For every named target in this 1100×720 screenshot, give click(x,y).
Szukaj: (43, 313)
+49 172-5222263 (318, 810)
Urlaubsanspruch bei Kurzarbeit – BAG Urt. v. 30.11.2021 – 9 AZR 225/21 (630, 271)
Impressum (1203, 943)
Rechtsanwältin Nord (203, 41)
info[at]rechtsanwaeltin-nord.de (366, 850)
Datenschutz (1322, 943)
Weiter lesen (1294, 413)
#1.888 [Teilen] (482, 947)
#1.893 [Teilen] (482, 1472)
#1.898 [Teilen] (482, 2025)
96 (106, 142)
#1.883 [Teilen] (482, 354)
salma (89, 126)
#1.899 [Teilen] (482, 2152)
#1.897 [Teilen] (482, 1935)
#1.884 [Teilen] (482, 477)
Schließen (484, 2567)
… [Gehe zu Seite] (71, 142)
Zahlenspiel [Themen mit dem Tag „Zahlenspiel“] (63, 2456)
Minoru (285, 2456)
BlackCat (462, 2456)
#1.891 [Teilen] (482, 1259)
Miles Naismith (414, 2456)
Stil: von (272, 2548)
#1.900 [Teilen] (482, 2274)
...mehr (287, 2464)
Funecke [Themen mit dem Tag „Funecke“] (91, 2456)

The problem
Nothing should be dropped. Retype each line above as it is.

Exercise response
For every named target in this 1100×720 screenshot, give click(x,y).
Szukaj: (43, 313)
+49 172-5222263 (318, 810)
Urlaubsanspruch bei Kurzarbeit – BAG Urt. v. 30.11.2021 – 9 AZR 225/21 (630, 271)
Impressum (1203, 943)
Rechtsanwältin Nord (203, 41)
info[at]rechtsanwaeltin-nord.de (366, 850)
Datenschutz (1322, 943)
Weiter lesen (1294, 413)
#1.888 [Teilen] (482, 947)
#1.893 [Teilen] (482, 1472)
#1.898 [Teilen] (482, 2025)
96 (106, 142)
#1.883 [Teilen] (482, 354)
salma (89, 126)
#1.899 [Teilen] (482, 2152)
#1.897 [Teilen] (482, 1935)
#1.884 [Teilen] (482, 477)
Schließen (484, 2567)
… [Gehe zu Seite] (71, 142)
Zahlenspiel [Themen mit dem Tag „Zahlenspiel“] (63, 2456)
Minoru (285, 2456)
BlackCat (462, 2456)
#1.891 [Teilen] (482, 1259)
Miles Naismith (414, 2456)
Stil: von (272, 2548)
#1.900 [Teilen] (482, 2274)
...mehr (287, 2464)
Funecke [Themen mit dem Tag „Funecke“] (91, 2456)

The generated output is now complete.